Aircraft Digital Twin Ecosystems for Lifecycle Planning and Management in Sustainable Aviation Transport Systems

Aircraft digital twins are increasingly used for diagnostics, prognostics, and predictive maintenance, but their role as lifecycle-oriented, multi-stakeholder decision-support ecosystems remains insufficiently developed. This paper addresses this gap by proposing a conceptual systems-engineering framework for an aircraft digital twin ecosystem supporting sustainable aviation transport management. The framework integrates physics-based, data-driven, hybrid, probabilistic, and federated modelling approaches and includes a three-layer ecosystem model, formal mathematical representation of aircraft and digital twin lifecycle evolution, federated model updating, lifecycle decision-support scenarios, reference architecture, validation and trustworthiness principles, and a five-level maturity model. Representative aviation industrial cases are used to interpret the framework.

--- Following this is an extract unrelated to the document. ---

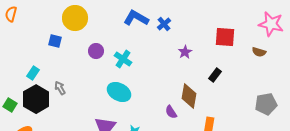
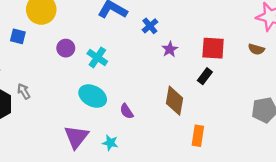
blue cross: (164, 24) -> (150, 26), moved
red square: (225, 37) -> (213, 48), moved
purple semicircle: (171, 112) -> (127, 111), moved

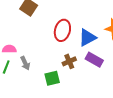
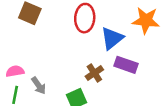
red ellipse: (62, 30) -> (85, 18), moved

The analysis shows that current industrial practice already contains elements of predictive maintenance, fleet analytics, engine health monitoring, and cloud-enabled MRO optimization, but full aircraft-level lifecycle governance, sustainability trade-off analysis, federated validation, and multi-stakeholder decision orchestration remain underdeveloped. The proposed framework positions aircraft digital twins as asset-level instruments for lifecycle planning, coordinated governance, and sustainability-oriented decision support.